Traffic Studied Using Computer-Linked Cars
mprindle writes "Yahoo News has an AP article about a system that links individual cars to analyze traffic patterns, which allows the drivers to avoid traffic jams and accidents. This system is part of the 'smart highway' initiatives. The data from the car is sent to a central server and from that data traffic patterns in a 40 mile radius. According to the article this technology is less expensive than using poll mounted antennas or ground sensors."
From FTA: Acura's 2005 RL features a navigation system that provides real-time traffic updates for 20 major cities; information is transmitted to the cars via XM radio satellites. Traffic data is aggregated from local police, transportation departments and other sources. The big question: How much are people willing to spend to avoid sitting in traffic? List figures 10 to 15 percent of drivers in a given area would need to participate to make the system effective. The devices bought separately cost about $1,000.
I find that in the cities where i've lived (San Diego, Atlanta), that even when the highways are gridlocked, there really aren't viable alternatives on surface streets. They're either too far off the route or they're also crowded. So even with a system like this, I don't know that the alternate routes would be that much better a solution, you're still spending close to the same amount of time on the road. It's either gridlocked on the highway or you're gridlocked on the city streets. Maybe better mass transit is the answer.
"Plans are for fools! Oglethorpe, the plutonian (Aqua Teen Hunger Force)
Per Bak the author of How Nature Works gave a good overview of the theory of , Self Organized Criticality as he developed it using his famous sand pile, and how it applies to gridlock, inter alia.
"Academicians are more likely to share each other's toothbrush than each other's nomenclature."
Cohen
Really, why, in North America, are we so fixated on the automobile for personal transport?
Because some big corporations (General Motors & some others in the auto industry) decided they'd make more money that way. Here's one blurb that starts discussing it (scroll down a few paragraphs):
One dramatic example is the "Los Angelizing" of the US economy, a huge state-corporate campaign to direct consumer preferences to "suburban sprawl and individualized transport -- as opposed to clustered suburbanization compatible with a mix of rail, bus, and motor car transport," Richard Du Boff observes in his economic history of the United States, a policy that involved "massive destruction of central city capital stock" and "relocating rather than augmenting the supply of housing, commercial structures, and public infrastructure." The role of the federal government was to provide funds for "complete motorization and the crippling of surface mass transit";
Another choice quote:
The private sector operated in parallel: "Between 1936 and 1950, National City Lines, a holding company sponsored and funded by GM, Firestone, and Standard Oil of California, bought out more than 100 electric surface-traction systems in 45 cities (including New York, Philadelphia, St.
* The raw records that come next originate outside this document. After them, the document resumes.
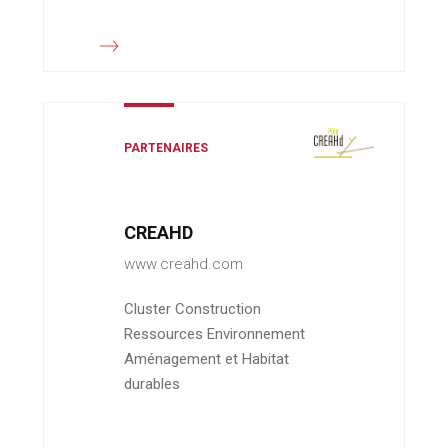
PARTENAIRES
CREAHD
www.creahd.com
Cluster Construction
Ressources Environnement
Aménagement et Habitat
durables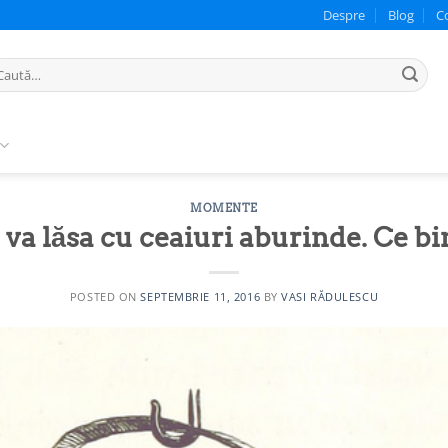
Despre
Blog
C
ută
pă:
MOMENTE
 va lăsa cu ceaiuri aburinde. Ce bi
POSTED ON
SEPTEMBRIE 11, 2016
BY
VASI RĂDULESCU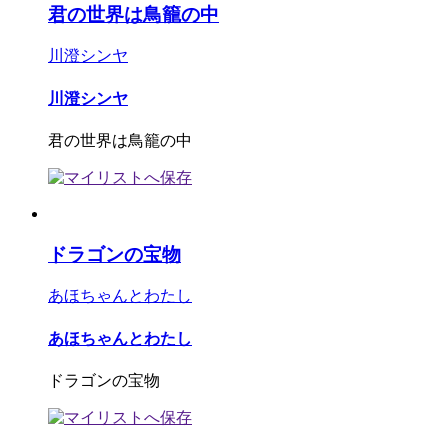
君の世界は鳥籠の中
川澄シンヤ
川澄シンヤ
君の世界は鳥籠の中
ドラゴンの宝物
あほちゃんとわたし
あほちゃんとわたし
ドラゴンの宝物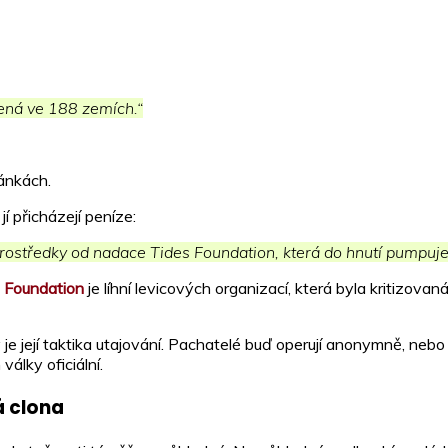
pená ve 188 zemích.“
ránkách.
í přicházejí peníze:
rostředky od nadace Tides Foundation, která do hnutí pumpuje 
 Foundation
je líhní levicových organizací, která byla kritizovaná
y je její taktika utajování. Pachatelé buď operují anonymně, nebo
álky oficiální.
á clona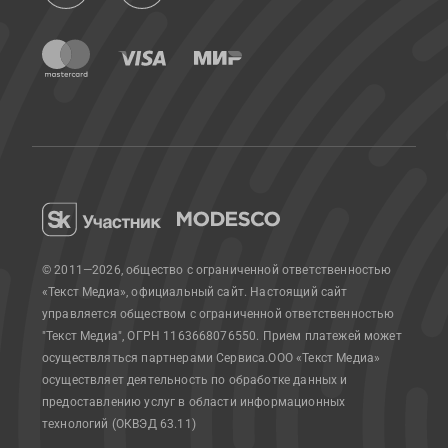
© 2011—2026, общество с ограниченной ответственностью
«Текст Медиа», официальный сайт.
Настоящий сайт
управляется обществом с ограниченной ответственностью
"Текст Медиа", ОГРН 1163668076550. Прием платежей может
осуществляться партнерами Сервиса.
ООО «Текст Медиа»
осуществляет деятельность по обработке данных и
предоставлению услуг в области информационных
технологий (ОКВЭД 63.11)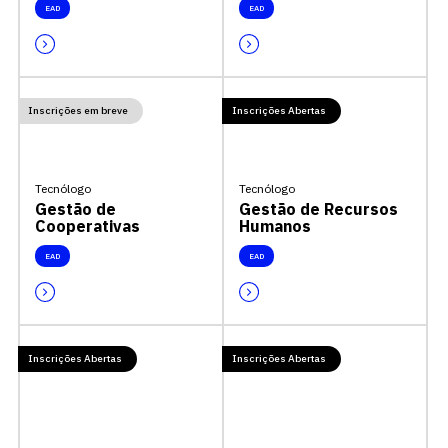
EAD
EAD
Inscrições em breve
Inscrições Abertas
Tecnólogo
Tecnólogo
Gestão de
Gestão de Recursos
Cooperativas
Humanos
EAD
EAD
Inscrições Abertas
Inscrições Abertas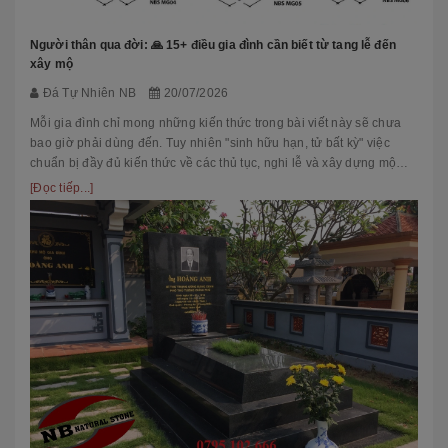
Người thân qua đời: 🙏 15+ điều gia đình cần biết từ tang lễ đến
xây mộ
Đá Tự Nhiên NB
20/07/2026
Mỗi gia đình chỉ mong những kiến thức trong bài viết này sẽ chưa
bao giờ phải dùng đến. Tuy nhiên "sinh hữu hạn, tử bất kỳ" việc
chuẩn bị đầy đủ kiến thức về các thủ tục, nghi lễ và xây dựng mộ
phầ...
[Đọc tiếp...]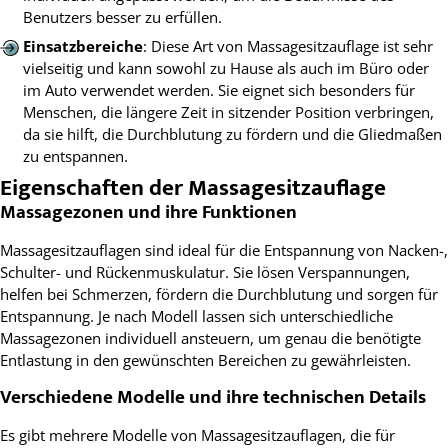
Benutzers besser zu erfüllen.
Einsatzbereiche
: Diese Art von Massagesitzauflage ist sehr
vielseitig und kann sowohl zu Hause als auch im Büro oder
im Auto verwendet werden. Sie eignet sich besonders für
Menschen, die längere Zeit in sitzender Position verbringen,
da sie hilft, die Durchblutung zu fördern und die Gliedmaßen
zu entspannen.
Eigenschaften der Massagesitzauflage
Massagezonen und ihre Funktionen
Massagesitzauflagen sind ideal für die Entspannung von Nacken-,
Schulter- und Rückenmuskulatur. Sie lösen Verspannungen,
helfen bei Schmerzen, fördern die Durchblutung und sorgen für
Entspannung. Je nach Modell lassen sich unterschiedliche
Massagezonen individuell ansteuern, um genau die benötigte
Entlastung in den gewünschten Bereichen zu gewährleisten.
Verschiedene Modelle und ihre technischen Details
Es gibt mehrere Modelle von Massagesitzauflagen, die für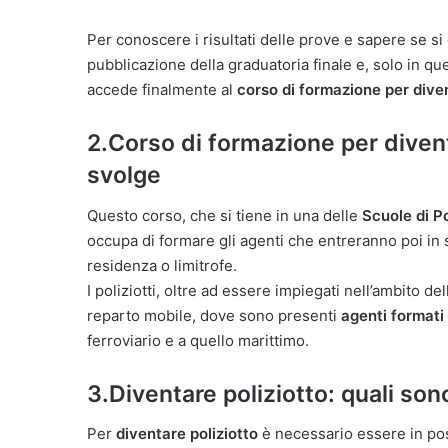
Per conoscere i risultati delle prove e sapere se si
pubblicazione della graduatoria finale e, solo in que
accede finalmente al
corso di formazione per diven
2.Corso di formazione per divent
svolge
Questo corso, che si tiene in una delle
Scuole di P
occupa di formare gli agenti che entreranno poi in se
residenza o limitrofe.
I poliziotti, oltre ad essere impiegati nell’ambito 
reparto mobile, dove sono presenti
agenti formati
ferroviario e a quello marittimo.
3.Diventare poliziotto: quali son
Per
diventare poliziotto
è necessario essere in po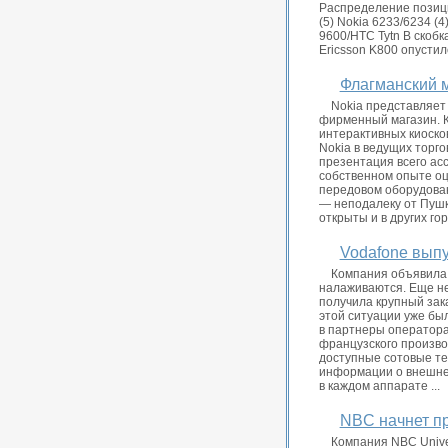
Распределение позиций
(5) Nokia 6233/6234 (4)
9600/HTC Tytn В скоб
Ericsson K800 опустил
Флагманский м
Nokia представляет
фирменный магазин. К
интерактивных киоско
Nokia в ведущих торг
презентация всего ас
собственном опыте оц
передовом оборудован
— неподалеку от Пушк
открыты и в других гор
Vodafone вып
Компания объявила 
налаживаются. Еще не
получила крупный зак
этой ситуации уже был
в партнеры оператора
французского произво
доступные сотовые те
информации о внешнем
в каждом аппарате ...
NBC начнет п
Компания NBC Unive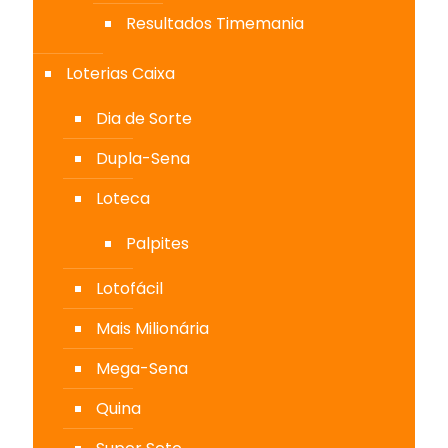
Resultados Timemania
Loterias Caixa
Dia de Sorte
Dupla-Sena
Loteca
Palpites
Lotofácil
Mais Milionária
Mega-Sena
Quina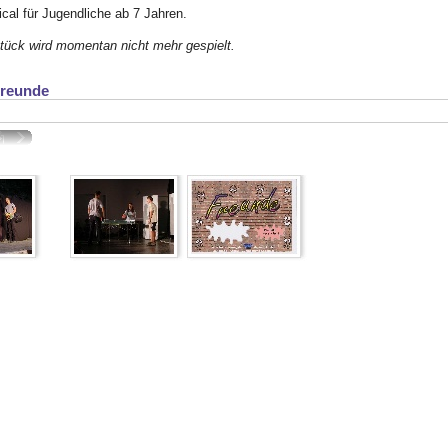
cal für Jugendliche ab 7 Jahren.
tück wird momentan nicht mehr gespielt.
Freunde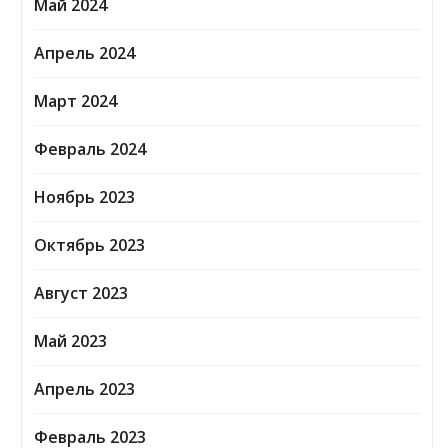
Май 2024
Апрель 2024
Март 2024
Февраль 2024
Ноябрь 2023
Октябрь 2023
Август 2023
Май 2023
Апрель 2023
Февраль 2023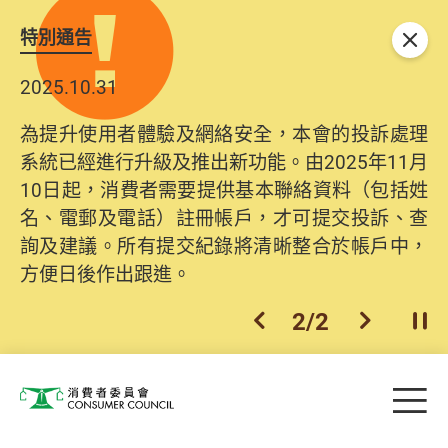
特別通告
關閉
2025.10.31
為提升使用者體驗及網絡安全，本會的投訴處理
系統已經進行升級及推出新功能。由2025年11月
10日起，消費者需要提供基本聯絡資料（包括姓
名、電郵及電話）註冊帳戶，才可提交投訴、查
詢及建議。所有提交紀錄將清晰整合於帳戶中，
方便日後作出跟進。
2
/
2
上一個
下一個
開
Skip to main content
目
消費者委員會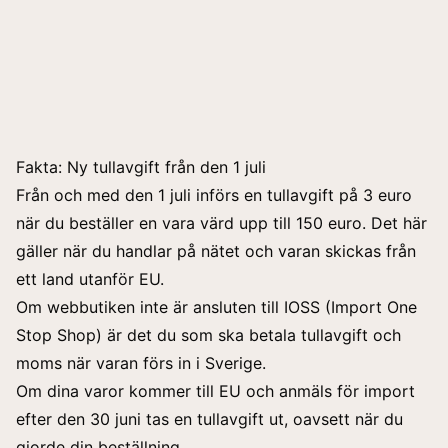
Fakta: Ny tullavgift från den 1 juli
Från och med den 1 juli införs en tullavgift på 3 euro
när du beställer en vara värd upp till 150 euro. Det här
gäller när du handlar på nätet och varan skickas från
ett land utanför EU.
Om webbutiken inte är ansluten till IOSS (Import One
Stop Shop) är det du som ska betala tullavgift och
moms när varan förs in i Sverige.
Om dina varor kommer till EU och anmäls för import
efter den 30 juni tas en tullavgift ut, oavsett när du
gjorde din beställning.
Louis, Salt Lake City, Tulsa, and Los Angeles) to be dismantled and replaced with GM buses... In 1949 GM and its partners were convicted in U.S.district court in Chicago of criminal conspiracy in this matter and fined $5,000."
Here's a more detailed history of the controlled demolition of the Bay Area "Key System":
General Motors, and some other companies in the automobile industry, acquired 64% of the stock of the Key System (officially the Railway Equipment and Realty Company) through a "front" company, National City Lines, in 1946. They replaced the board of directors with their own stooges, who then approved a motion to scrap company plans to purchase PCC type streetcars and electric trolleybuses. Today it would be called a "hostile take-over." Orders for more trains were cancelled. Soon they started to decimate the system, first destroying the electric trolleybus line (that, while still under construction, was almost completed) followed by streetcars and electric trains.
It's a small comfort to know that the US government whoring itself to corporate America's interests is not a recent phenomenon.